Diez horas de caza
IX
En este mundo todo tiene un límite, aún
en los cotos.
Apareció un bosquecillo que cortaba la pradera;
un kilómetro más, y llegaba a él. Continué
andando sin apretar el paso y llegué al bosque.
A lo lejos; pero muy lejos, se oían tiros.
“Gran caza están haciendo,
pensé. De seguro no van a dejar absolutamente nada para el
año que viene.”
Entonces se me ocurrió que quizás
tendría más suerte en el bosque que en la pradera. En los
árboles habría cuando menos inocentes gorriones, de los
que nos ponen en la fondas de lujo como alondras.
El demonio de la caza había tomado
posesión de mí. ya no llevaba la escopeta al hombro; la
cargué, alcé el gatillo, y empecé a mirar con
cuidado a derecha e izquierda.
¡Nada! Los gorriones, temiendo sin duda a las
fondas de París, se ocultaban. Una o dos veces apunté,
pero eran hojas que se movían con el viento, y no quería
tirar sobre la hojas.
Eran las cinco; debía estar dentro de cuarenta
minutos en la posada para comer, antes de tomar el coche que
debía de volver a Amiens a hombres y bestias, vivos o
muertos.
Seguí el camino siempre con cuidado.
De pronto me detuve. El corazón me saltaba de
su sitio.
Entre unas matas, a cincuenta pasos, había
algo.
Era oscuro, con bordes plateados y un punto rojo como
una escarapela ondulante. De seguro algún ave u otro animal de
pelo y pluma. Dudaba si sería una liebre o un faisán.

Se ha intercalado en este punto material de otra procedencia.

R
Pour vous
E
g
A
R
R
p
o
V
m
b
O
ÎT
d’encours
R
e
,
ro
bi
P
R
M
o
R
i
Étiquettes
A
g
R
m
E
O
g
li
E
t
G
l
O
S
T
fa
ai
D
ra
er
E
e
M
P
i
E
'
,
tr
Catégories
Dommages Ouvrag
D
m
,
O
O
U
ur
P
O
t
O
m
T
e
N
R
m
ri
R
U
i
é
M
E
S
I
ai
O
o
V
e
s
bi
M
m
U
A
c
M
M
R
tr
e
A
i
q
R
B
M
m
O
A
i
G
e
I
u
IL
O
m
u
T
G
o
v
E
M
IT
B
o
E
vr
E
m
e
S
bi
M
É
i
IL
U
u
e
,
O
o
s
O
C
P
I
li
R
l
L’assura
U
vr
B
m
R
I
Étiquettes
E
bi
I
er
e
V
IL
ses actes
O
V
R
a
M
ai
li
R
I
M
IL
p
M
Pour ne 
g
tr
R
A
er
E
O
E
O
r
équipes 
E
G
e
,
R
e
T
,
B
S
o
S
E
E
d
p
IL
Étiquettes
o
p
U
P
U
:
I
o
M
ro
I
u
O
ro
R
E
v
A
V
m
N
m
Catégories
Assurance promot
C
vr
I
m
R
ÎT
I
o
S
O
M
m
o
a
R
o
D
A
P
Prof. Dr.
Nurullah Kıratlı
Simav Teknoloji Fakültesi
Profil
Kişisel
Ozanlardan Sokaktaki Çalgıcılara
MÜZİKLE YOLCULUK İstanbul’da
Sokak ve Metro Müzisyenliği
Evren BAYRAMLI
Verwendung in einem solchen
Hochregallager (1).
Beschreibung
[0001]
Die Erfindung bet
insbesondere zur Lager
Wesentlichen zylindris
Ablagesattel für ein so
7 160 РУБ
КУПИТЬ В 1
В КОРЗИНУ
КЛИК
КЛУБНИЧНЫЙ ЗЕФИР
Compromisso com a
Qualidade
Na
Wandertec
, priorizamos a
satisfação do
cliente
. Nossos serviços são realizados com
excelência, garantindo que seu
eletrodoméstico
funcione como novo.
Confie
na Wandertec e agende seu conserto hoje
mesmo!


¿porqué no? ¿qué haría si al volver
a ver a mis compañeros llevaba en mi saco el cadáver de
un faisán?
Me aproximé con cuidado con la escopeta
preparada. Contenía la respiración. Estaba emocionado.
Sí, emocionado como Bretignot, Maximon y Duvauchelle
reunidos.
Cuando estuve cerca, a unos veinte pasos, me
arrodillé con objeto de hacer mejor la puntería. El ojo
derecho abierto, el izquierdo cerrado. Apunté e hice fuego.
-¡Le he dado! -exclamé fuera de
mí. Y lo que es esta vez nadie me disputará mi
derecho.
En efecto, había visto volar algunas plumas, o
quizás pelos.
No teniendo perro, me precipité entre las
ramas, ví al animal inmóvil, no dando el menor signo de
vida, lo cogí...
¡Era un sombrero de gendarme, bordado de
plata, con la escarapela roja! Afortunadamente, el sombrero no estaba
en la cabeza de su propietario cuando yo disparé.